Publié par Michel Zordan

Auteur Michel ZORDAN – 160 pages

– Monsieur, vous allez bien ! Vous allez bien Monsieur !

– Oui ça va, mais qui me parle !

Je suis un peu groggy, mais j’arrive à tourner légèrement la tête et j’aperçois un képi, et sous le képi, une tête. Un gendarme ! L’homme ouvre la portière et m’aide à sortir. J’ai du mal à tenir sur mes jambes. Lorsque le deuxième arrive, me soutenant, ils me font marcher un peu. Il pleut encore quelques gouttes, au loin, l’orage gronde, les éclairs zèbrent le ciel. Je parviens difficilement à côté de leur véhicule, dans lequel ils me font monter.
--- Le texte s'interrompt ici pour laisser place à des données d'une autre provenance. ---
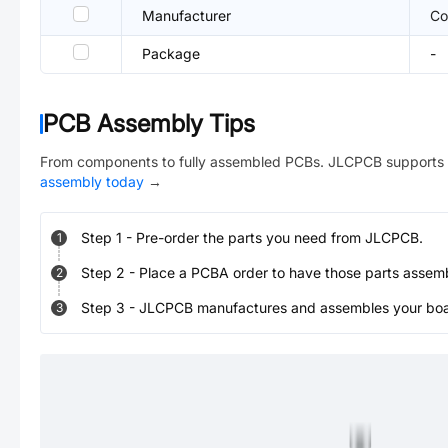
Manufacturer
Co
Package
-
PCB Assembly Tips
From components to fully assembled PCBs. JLCPCB supports 
assembly today
→
Step
1
-
Pre-order the parts you need from JLCPCB.
1
Step
2
-
Place a PCBA order to have those parts assem
2
Step
3
-
JLCPCB manufactures and assembles your board
3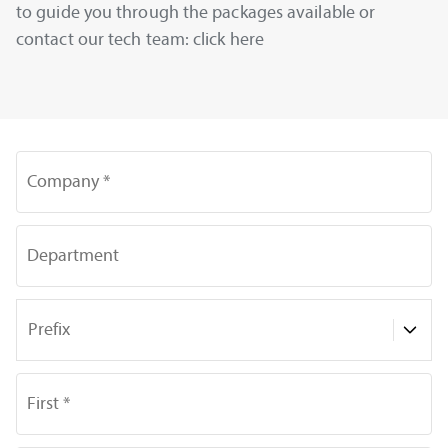
to guide you through the packages available or
contact our tech team: click here
Company *
Department
Prefix
First *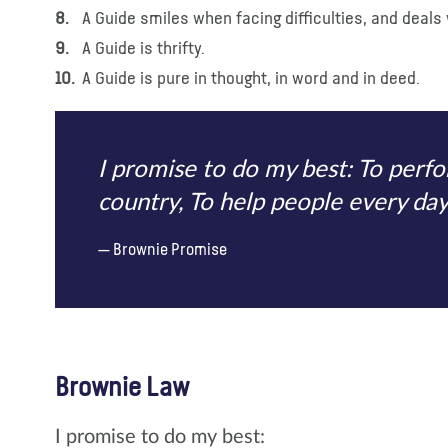
A Guide smiles when facing difficulties, and deals 
A Guide is thrifty.
A Guide is pure in thought, in word and in deed.
I promise to do my best: To per
country, To help people every day,
Brownie Promise
Brownie Law
I promise to do my best: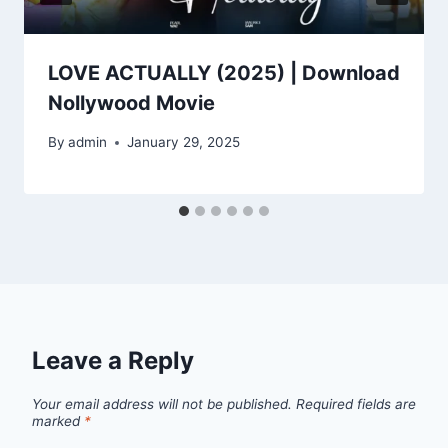
LOVE ACTUALLY (2025) | Download
Nollywood Movie
By
admin
January 29, 2025
Leave a Reply
Your email address will not be published.
Required fields are
marked
*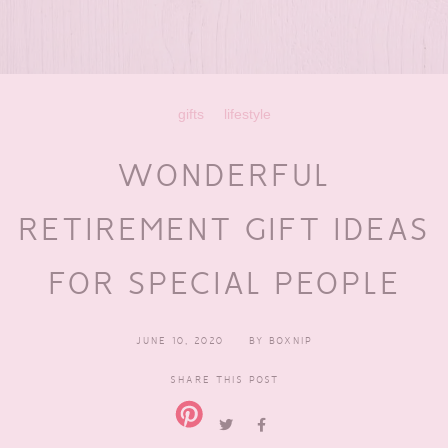
gifts
lifestyle
WONDERFUL
RETIREMENT GIFT IDEAS
FOR SPECIAL PEOPLE
JUNE 10, 2020
BY
BOXNIP
SHARE THIS POST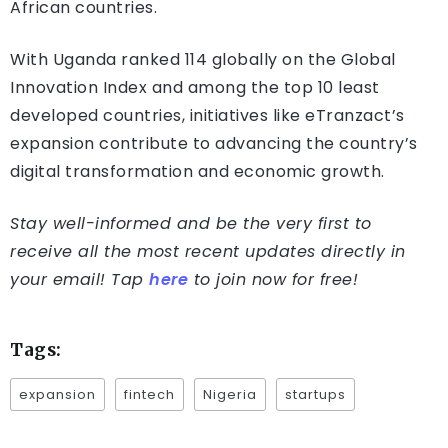
African countries.
With Uganda ranked 114 globally on the Global
Innovation Index and among the top 10 least
developed countries, initiatives like eTranzact’s
expansion contribute to advancing the country’s
digital transformation and economic growth.
Stay well-informed and be the very first to
receive all the most recent updates directly in
your email! Tap
here
to join now for free!
Tags:
expansion
fintech
Nigeria
startups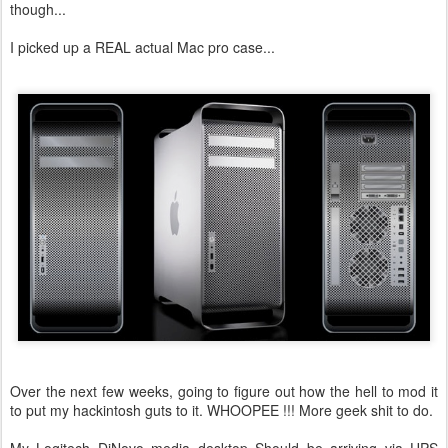
though...
I picked up a REAL actual Mac pro case...
Over the next few weeks, going to figure out how the hell to mod it
to put my hackintosh guts to it. WHOOPEE !!! More geek shit to do.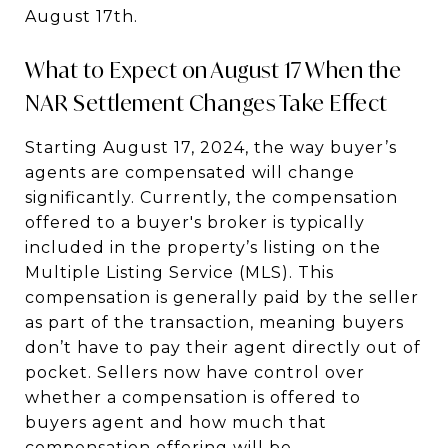
August 17th.
What to Expect on August 17 When the
NAR Settlement Changes Take Effect
Starting August 17, 2024, the way buyer’s
agents are compensated will change
significantly. Currently, the compensation
offered to a buyer's broker is typically
included in the property’s listing on the
Multiple Listing Service (MLS). This
compensation is generally paid by the seller
as part of the transaction, meaning buyers
don’t have to pay their agent directly out of
pocket. Sellers now have control over
whether a compensation is offered to
buyers agent and how much that
compensation offering will be.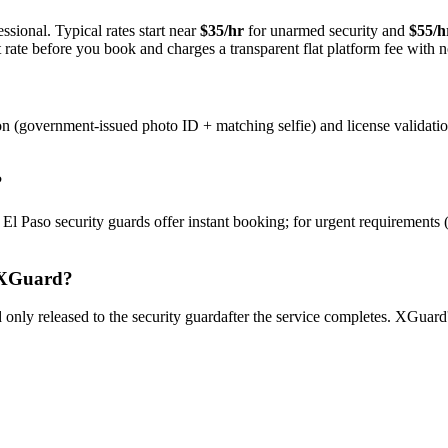
ssional. Typical rates start near
$35/hr
for unarmed security and
$55/h
rate before you book and charges a transparent flat platform fee with n
on (government-issued photo ID + matching selfie) and license validati
?
y
El Paso
security guard
s offer instant booking; for urgent requirements 
XGuard?
only released to the
security guard
after the service completes. XGuard'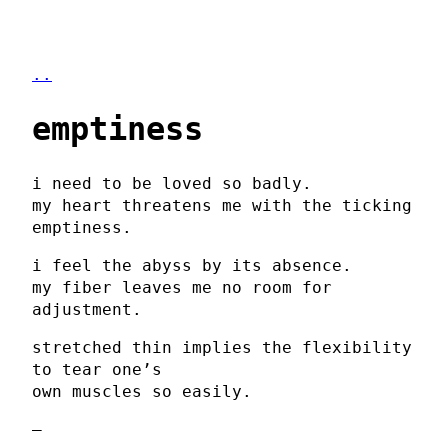
..
emptiness
i need to be loved so badly.
my heart threatens me with the ticking
emptiness.
i feel the abyss by its absence.
my fiber leaves me no room for
adjustment.
stretched thin implies the flexibility
to tear one’s
own muscles so easily.
–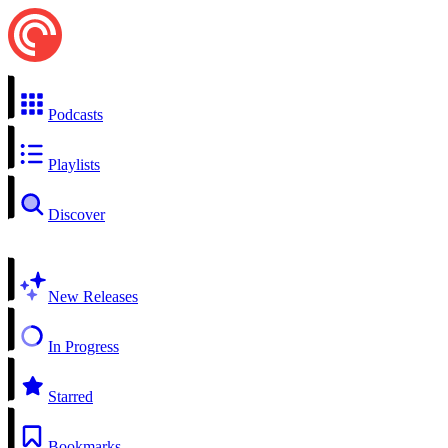
Podcasts
Playlists
Discover
New Releases
In Progress
Starred
Bookmarks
Bizarre cette camionnette, je connais assez bien les gendarmes de Canciet, mais pas ces deux-là ! Quelques minutes plus tard, l’orage s’est éloigné, le ciel est de nouveau bleu, apparaît même un arc-en-ciel. J’ai dû rester un bon moment inconscient dans la voiture. Mais certainement pas plus d’une heure. Encore bizarre, la petite route me semble plus large, et il y a même une bande discontinue au milieu.
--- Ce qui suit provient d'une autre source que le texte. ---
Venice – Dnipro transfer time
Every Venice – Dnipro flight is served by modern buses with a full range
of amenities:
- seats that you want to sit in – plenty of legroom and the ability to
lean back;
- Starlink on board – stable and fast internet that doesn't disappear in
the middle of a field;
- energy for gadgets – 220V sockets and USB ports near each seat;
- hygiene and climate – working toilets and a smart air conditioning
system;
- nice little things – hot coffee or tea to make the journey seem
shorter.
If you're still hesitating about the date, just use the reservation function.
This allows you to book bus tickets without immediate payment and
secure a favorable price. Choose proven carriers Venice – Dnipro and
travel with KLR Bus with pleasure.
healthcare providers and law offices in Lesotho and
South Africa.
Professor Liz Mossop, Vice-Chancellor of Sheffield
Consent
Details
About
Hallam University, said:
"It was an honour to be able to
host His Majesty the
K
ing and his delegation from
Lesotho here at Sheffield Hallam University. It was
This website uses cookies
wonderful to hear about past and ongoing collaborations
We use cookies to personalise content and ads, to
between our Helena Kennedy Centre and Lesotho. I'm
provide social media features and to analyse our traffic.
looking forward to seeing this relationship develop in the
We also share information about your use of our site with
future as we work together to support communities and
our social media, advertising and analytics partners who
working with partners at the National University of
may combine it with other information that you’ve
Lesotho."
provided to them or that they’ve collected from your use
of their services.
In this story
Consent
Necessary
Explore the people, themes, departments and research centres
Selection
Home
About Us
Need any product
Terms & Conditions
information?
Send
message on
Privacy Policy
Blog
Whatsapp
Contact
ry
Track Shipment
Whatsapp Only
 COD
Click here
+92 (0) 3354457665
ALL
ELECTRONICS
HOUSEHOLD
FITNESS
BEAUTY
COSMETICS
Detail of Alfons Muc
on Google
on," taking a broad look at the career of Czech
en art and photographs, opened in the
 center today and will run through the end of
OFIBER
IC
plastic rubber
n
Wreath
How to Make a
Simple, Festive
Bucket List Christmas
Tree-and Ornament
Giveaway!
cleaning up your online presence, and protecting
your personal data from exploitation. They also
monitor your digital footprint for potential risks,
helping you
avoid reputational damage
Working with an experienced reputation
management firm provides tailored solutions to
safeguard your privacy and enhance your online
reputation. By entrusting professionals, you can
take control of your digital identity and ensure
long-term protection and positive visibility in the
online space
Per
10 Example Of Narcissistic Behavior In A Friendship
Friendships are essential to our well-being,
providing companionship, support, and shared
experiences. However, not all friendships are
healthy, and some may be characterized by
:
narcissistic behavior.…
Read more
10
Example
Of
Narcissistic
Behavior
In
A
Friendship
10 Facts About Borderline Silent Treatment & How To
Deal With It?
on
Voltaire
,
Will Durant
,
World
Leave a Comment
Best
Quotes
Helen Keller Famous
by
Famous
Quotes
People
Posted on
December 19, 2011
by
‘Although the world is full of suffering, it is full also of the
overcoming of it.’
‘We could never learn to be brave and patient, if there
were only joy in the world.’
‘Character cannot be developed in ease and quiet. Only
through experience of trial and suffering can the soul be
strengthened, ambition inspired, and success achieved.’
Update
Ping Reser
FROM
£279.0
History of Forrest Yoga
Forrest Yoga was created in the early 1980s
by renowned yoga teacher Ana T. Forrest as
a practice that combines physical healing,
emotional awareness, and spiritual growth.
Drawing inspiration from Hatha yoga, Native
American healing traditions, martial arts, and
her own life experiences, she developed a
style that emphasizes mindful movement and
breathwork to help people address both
– Monsieur, j’ai demandé à une dépanneuse de venir chercher votre 504. Mais comment avez-vous fait votre compte, ça monte légèrement, et la route est pratiquement droite ! Peut-être la foudre, et alors, vous avez fait un malaise, et en plus vous n’aviez pas votre ceinture de sécurité !

– C’est à cause de l’orage, il y avait de l’eau partout, je roulais au pas, je pense que la foudre est tombée sur la voiture. J’ai perdu le contrôle de ma 404, mais maintenant ça va aller ! J’arrivais de chez les Deluc, du manoir Saint-Pierre, la Séoune doit avoir débordé, et la route du fond doit-être complétement submergée, alors Monsieur Deluc m’a conseillé de repartir par le haut.
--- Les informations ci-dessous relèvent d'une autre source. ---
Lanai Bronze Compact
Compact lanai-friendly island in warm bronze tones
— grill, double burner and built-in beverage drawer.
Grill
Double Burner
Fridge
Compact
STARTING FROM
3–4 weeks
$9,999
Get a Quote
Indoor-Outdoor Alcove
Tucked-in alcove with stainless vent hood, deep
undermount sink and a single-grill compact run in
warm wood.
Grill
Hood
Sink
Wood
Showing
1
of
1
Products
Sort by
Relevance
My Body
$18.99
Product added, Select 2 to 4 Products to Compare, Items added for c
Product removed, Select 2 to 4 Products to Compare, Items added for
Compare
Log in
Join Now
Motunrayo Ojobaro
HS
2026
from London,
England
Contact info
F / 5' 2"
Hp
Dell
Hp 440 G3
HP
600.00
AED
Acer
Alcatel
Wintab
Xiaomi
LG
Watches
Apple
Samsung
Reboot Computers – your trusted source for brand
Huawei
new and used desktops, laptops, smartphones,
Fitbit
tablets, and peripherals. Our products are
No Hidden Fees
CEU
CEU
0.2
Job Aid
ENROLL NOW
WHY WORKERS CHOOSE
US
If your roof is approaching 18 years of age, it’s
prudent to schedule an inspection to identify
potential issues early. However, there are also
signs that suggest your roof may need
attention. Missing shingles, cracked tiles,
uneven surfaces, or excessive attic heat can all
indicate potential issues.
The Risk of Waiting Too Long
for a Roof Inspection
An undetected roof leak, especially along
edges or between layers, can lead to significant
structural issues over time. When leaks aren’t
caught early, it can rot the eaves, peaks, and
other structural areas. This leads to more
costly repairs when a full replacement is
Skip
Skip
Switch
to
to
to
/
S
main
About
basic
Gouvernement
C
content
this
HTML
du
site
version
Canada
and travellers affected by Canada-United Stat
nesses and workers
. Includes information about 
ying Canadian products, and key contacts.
– Vous vous appelez comment Monsieur ?

– Letellier, Lissandre Letellier, j’habite Canciet, je suis le marchand de graines. J’ai une boutique sur la place de la mairie, c’est ma femme Mauricette qui est à la caisse. Vous êtes nouveaux, je connais tous les gendarmes de Canciet, et l’adjudant-chef Tabouriech, mais vos visages ne me disent rien, vous arrivez d’où ?

– Je vous signale Monsieur Lissandre Letellier, qu’il n’y a plus de gendarmerie à Canciet depuis au moins trois ans ! Nous sommes de la brigade de Condom, notre patron est l’adjudant-chef Pendellet ! Vous êtes certain d’aller bien Monsieur Letellier ? Vous venez d’où exactement Monsieur Letellier ?

Nous sommes le jeudi 4 juillet 63, au tout début de l’été. À l’ouest un gros orage monte. Je suis en route pour le Manoir Saint-Pierre. Les éclairs zèbrent le ciel, le tonnerre gronde. À peine arrivé, la pluie commence à tomber, un véritable déluge. Dans le petit salon, les Deluc, sont là, nez collé à la fenêtre, les yeux rivés vers l’extérieur.

– Bonjour Monsieur Deluc, bonjour Émilie, quel sale temps, vous allez bien ?

– Bonjour Letellier, nous allons comme le temps va mon ami ! Quel sale temps, ça fait le quatrième orage en à peine dix jours, encore heureux si la grêle ne s’invite pas ! S’il grêle s’en sera terminé des récoltes pour l’année. Plus de blé, plus d’orge, plus d’avoine, et plus de vigne. Il ne nous restera que le bétail, et encore, si les fermiers ont assez d’herbe pour les nourrir. Il n’y a que vous qui ne perdrez rien, vous avez choisi le bon métier, acheter et vendre, des graines, vendre des engrais !

– Ne croyez pas ça Monsieur Deluc, si je n’ai pas de graines à acheter, je n’ai pas de semence à vendre, et je ne vends pas non plus d’engrais !

Les Deluc du manoir Saint-Pierre étaient, il a encore quelques années, propriétaires de 6 fermes, louées à six fermiers. C’était l’époque florissante de l’après-guerre. Aujourd’hui, ils n’en ont plus que deux, celles de Madame.